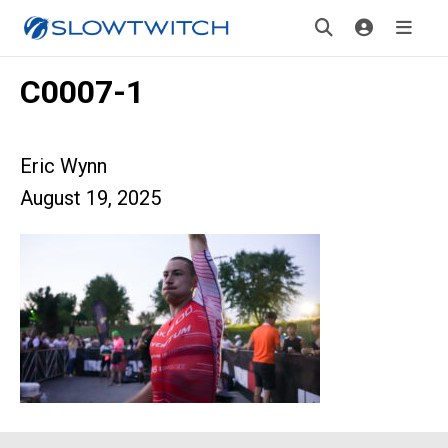
C0007-1
Eric Wynn
August 19, 2025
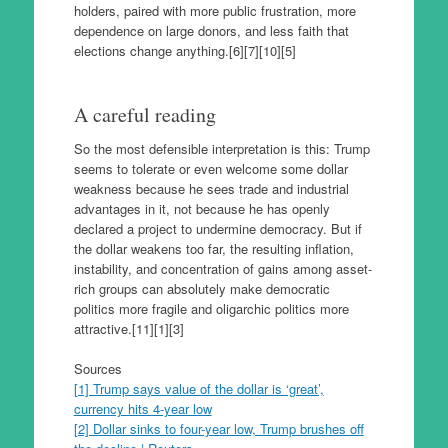
holders, paired with more public frustration, more
dependence on large donors, and less faith that
elections change anything.[6][7][10][5]
A careful reading
So the most defensible interpretation is this: Trump
seems to tolerate or even welcome some dollar
weakness because he sees trade and industrial
advantages in it, not because he has openly
declared a project to undermine democracy. But if
the dollar weakens too far, the resulting inflation,
instability, and concentration of gains among asset-
rich groups can absolutely make democratic
politics more fragile and oligarchic politics more
attractive.[11][1][3]
Sources
[1] Trump says value of the dollar is ‘great’,
currency hits 4-year low
[2] Dollar sinks to four-year low, Trump brushes off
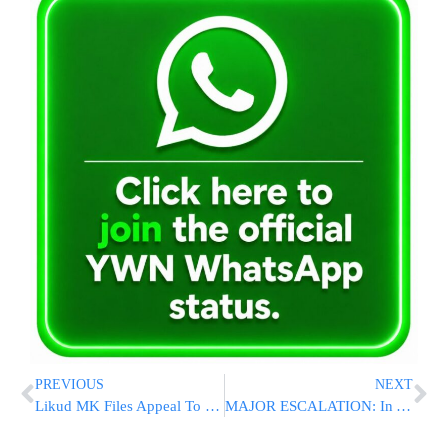
PREVIOUS
NEXT
Likud MK Files Appeal To Supreme Court To Draft Arabs In The Name Of Equality
MAJOR ESCALATION: In A 1st, Drone From Iraq Hits Naval Base In Eilat, Damages Hangar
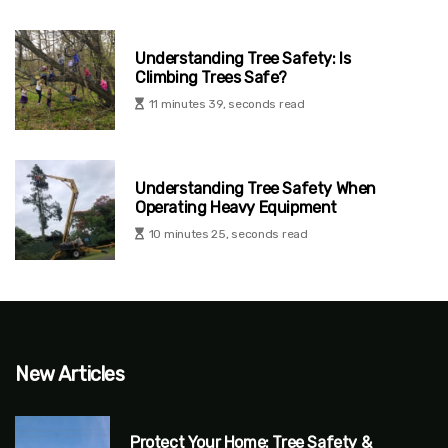
Understanding Tree Safety: Is
Climbing Trees Safe?
11 minutes 39, seconds read
Understanding Tree Safety When
Operating Heavy Equipment
10 minutes 25, seconds read
New Articles
Protect Your Home: Tree Safety &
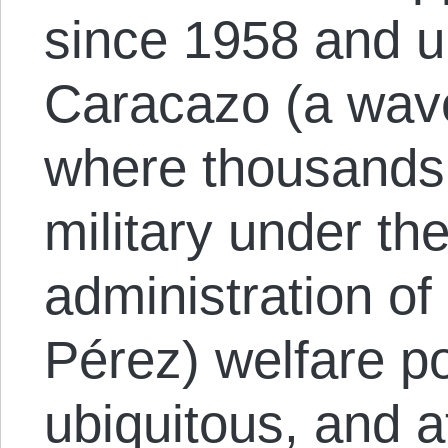
since 1958 and ul
Caracazo (a wave
where thousands 
military under th
administration of
Pérez) welfare po
ubiquitous, and 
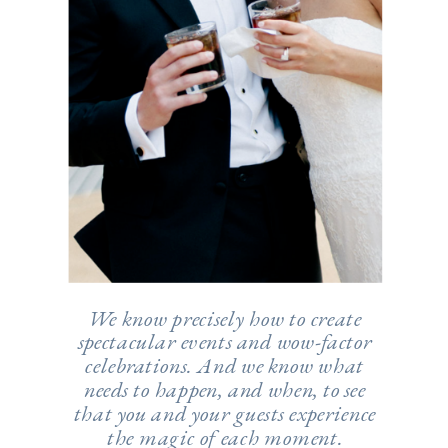
We know precisely how to create
spectacular events and wow-factor
celebrations. And we know what
needs to happen, and when, to see
that you and your guests experience
the magic of each moment.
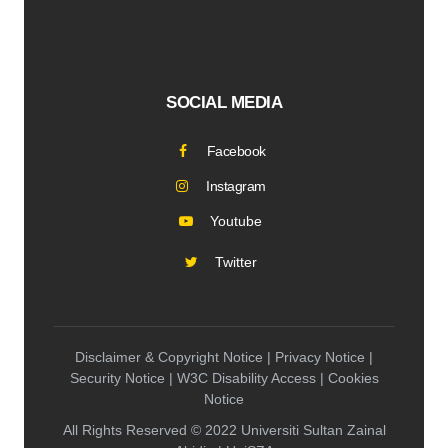
SOCIAL MEDIA
Facebook
Instagram
Youtube
Twitter
Disclaimer & Copyright Notice | Privacy Notice |
Security Notice | W3C Disability Access | Cookies
Notice
All Rights Reserved © 2022 Universiti Sultan Zainal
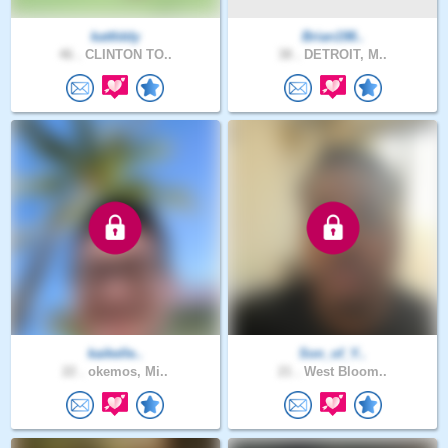
kattlddy
Brian198..
46 .
CLINTON TO..
38 .
DETROIT, M..
kaikelle..
Son_of_Y..
22 .
okemos, Mi..
21 .
West Bloom..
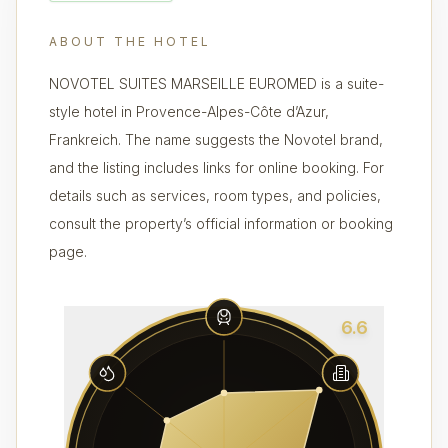
ABOUT THE HOTEL
NOVOTEL SUITES MARSEILLE EUROMED is a suite-
style hotel in Provence-Alpes-Côte d’Azur,
Frankreich. The name suggests the Novotel brand,
and the listing includes links for online booking. For
details such as services, room types, and policies,
consult the property’s official information or booking
page.
6.6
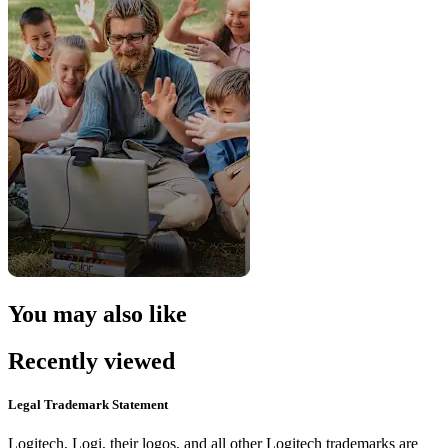
You may also like
Recently viewed
Legal Trademark Statement
Logitech, Logi, their logos, and all other Logitech trademarks are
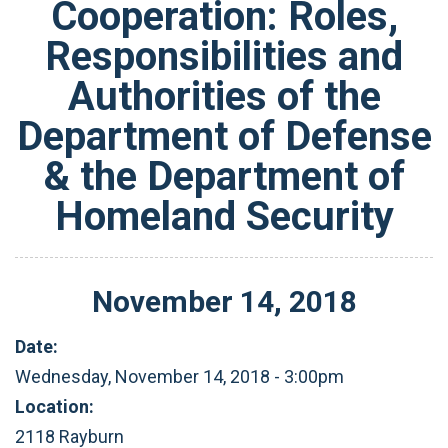
Cooperation: Roles,
Responsibilities and
Authorities of the
Department of Defense
& the Department of
Homeland Security
November
14
,
2018
Date:
Wednesday, November 14, 2018 - 3:00pm
Location:
2118 Rayburn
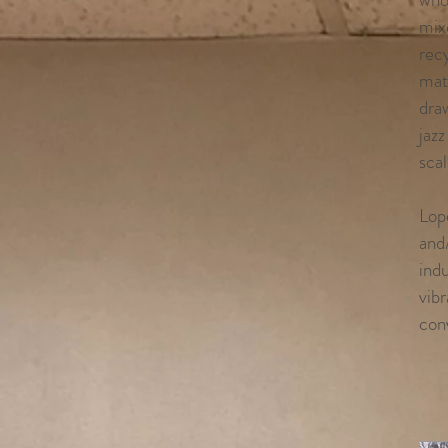
mix
recy
mat
dra
jazz
scal
Lop
and/
indu
vibr
con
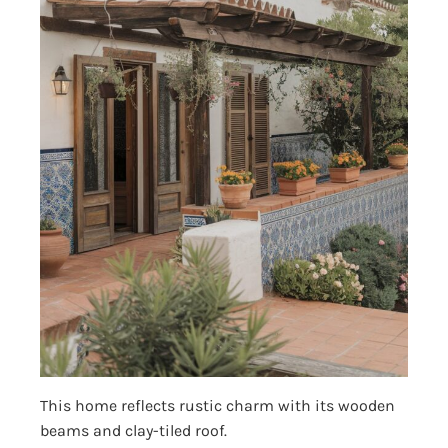
This home reflects rustic charm with its wooden
beams and clay-tiled roof.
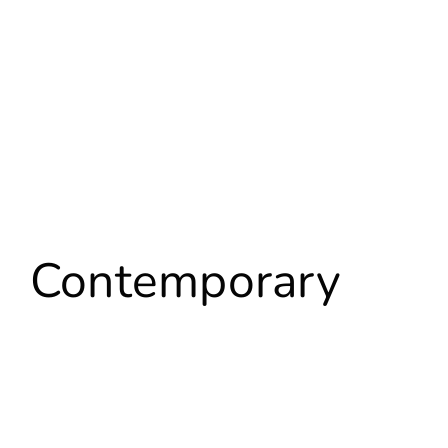
Contemporary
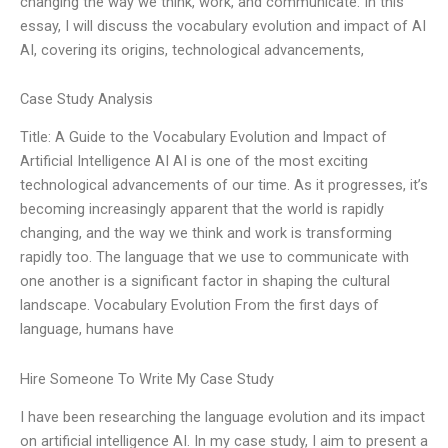
changing the way we think, work, and communicate. In this
essay, I will discuss the vocabulary evolution and impact of AI
AI, covering its origins, technological advancements,
Case Study Analysis
Title: A Guide to the Vocabulary Evolution and Impact of
Artificial Intelligence AI AI is one of the most exciting
technological advancements of our time. As it progresses, it’s
becoming increasingly apparent that the world is rapidly
changing, and the way we think and work is transforming
rapidly too. The language that we use to communicate with
one another is a significant factor in shaping the cultural
landscape. Vocabulary Evolution From the first days of
language, humans have
Hire Someone To Write My Case Study
I have been researching the language evolution and its impact
on artificial intelligence AI. In my case study, I aim to present a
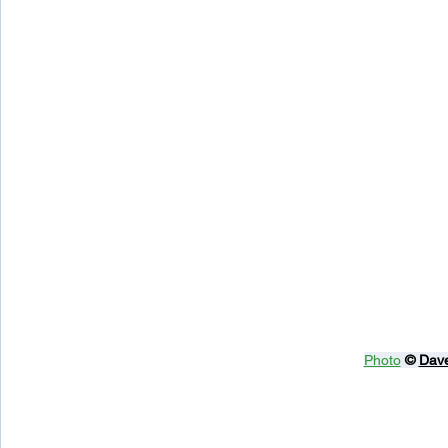
Photo
© 
Dave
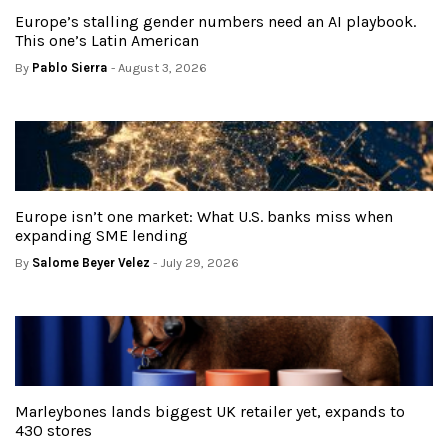
Europe’s stalling gender numbers need an AI playbook.
This one’s Latin American
By
Pablo Sierra
- August 3, 2026
Europe isn’t one market: What U.S. banks miss when
expanding SME lending
By
Salome Beyer Velez
- July 29, 2026
Marleybones lands biggest UK retailer yet, expands to
430 stores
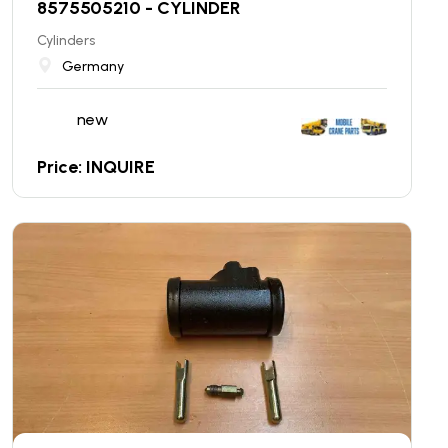
8575505210 - CYLINDER
Cylinders
Germany
new
Price: INQUIRE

• WHAT TO DO
Could you repeat all of the data exactly, minus the pictures?

• RESPONSE TO THE EXERCISE
C0007-1
Eric Wynn
August 19, 2025
holders, paired with more public frustration, more
dependence on large donors, and less faith that
elections change anything.[6][7][10][5]
A careful reading
So the most defensible interpretation is this: Trump
seems to tolerate or even welcome some dollar
weakness because he sees trade and industrial
advantages in it, not because he has openly
declared a project to undermine democracy. But if
the dollar weakens too far, the resulting inflation,
instability, and concentration of gains among asset-
rich groups can absolutely make democratic
politics more fragile and oligarchic politics more
attractive.[11][1][3]
Sources
[1] Trump says value of the dollar is ‘great’,
currency hits 4-year low
[2] Dollar sinks to four-year low, Trump brushes off
PREVIOUS
NEXT
Likud MK Files Appeal To Supreme Court To Draft Arabs In The Name Of Equality
MAJOR ESCALATION: In A 1st, Drone From Iraq Hits Naval Base In Eilat, Damages Hangar
Understanding Tree Safety: Is
Climbing Trees Safe?
11 minutes 39, seconds read
Understanding Tree Safety When
Operating Heavy Equipment
10 minutes 25, seconds read
New Articles
Protect Your Home: Tree Safety &
since 1958 and ul
Caracazo (a wave
where thousands 
military under th
administration of
Pérez) welfare po
ubiquitous, and 
We know precisely how to create
spectacular events and wow-factor
celebrations. And we know what
needs to happen, and when, to see
that you and your guests experience
the magic of each moment.
SOCIAL MEDIA
Facebook
Instagram
Youtube
Twitter
Disclaimer & Copyright Notice | Privacy Notice |
Security Notice | W3C Disability Access | Cookies
Notice
All Rights Reserved © 2022 Universiti Sultan Zainal
kattlddy
Brian198..
46 .
CLINTON TO..
38 .
DETROIT, M..
kaikelle..
Son_of_Y..
22 .
okemos, Mi..
21 .
West Bloom..
ABOUT THE HOTEL
NOVOTEL SUITES MARSEILLE EUROMED is a suite-
style hotel in Provence-Alpes-Côte d’Azur,
Frankreich. The name suggests the Novotel brand,
and the listing includes links for online booking. For
details such as services, room types, and policies,
consult the property’s official information or booking
page.
6.6
You may also like
Recently viewed
Legal Trademark Statement
Logitech, Logi, their logos, and all other Logitech trademarks are
Cooperation: Roles,
Responsibilities and
Authorities of the
Department of Defense
& the Department of
Homeland Security
November
14
,
2018
Date:
Wednesday, November 14, 2018 - 3:00pm
Location:
2118 Rayburn
mix
recy
mat
dra
jazz
scal
Lop
and/
indu
vibr
con
This home reflects rustic charm with its wooden
beams and clay-tiled roof.
Contemporary
changing the way we think, work, and communicate. In this
essay, I will discuss the vocabulary evolution and impact of AI
AI, covering its origins, technological advancements,
Case Study Analysis
Title: A Guide to the Vocabulary Evolution and Impact of
Artificial Intelligence AI AI is one of the most exciting
technological advancements of our time. As it progresses, it’s
becoming increasingly apparent that the world is rapidly
changing, and the way we think and work is transforming
rapidly too. The language that we use to communicate with
one another is a significant factor in shaping the cultural
landscape. Vocabulary Evolution From the first days of
language, humans have
Hire Someone To Write My Case Study
I have been researching the language evolution and its impact
on artificial intelligence AI. In my case study, I aim to present a
Photo
© 
Dave
Europe’s stalling gender numbers need an AI playbook.
This one’s Latin American
By
Pablo Sierra
- August 3, 2026
Europe isn’t one market: What U.S. banks miss when
expanding SME lending
By
Salome Beyer Velez
- July 29, 2026
Marleybones lands biggest UK retailer yet, expands to
430 stores
8575505210 - CYLINDER
Cylinders
Germany
new
Price: INQUIRE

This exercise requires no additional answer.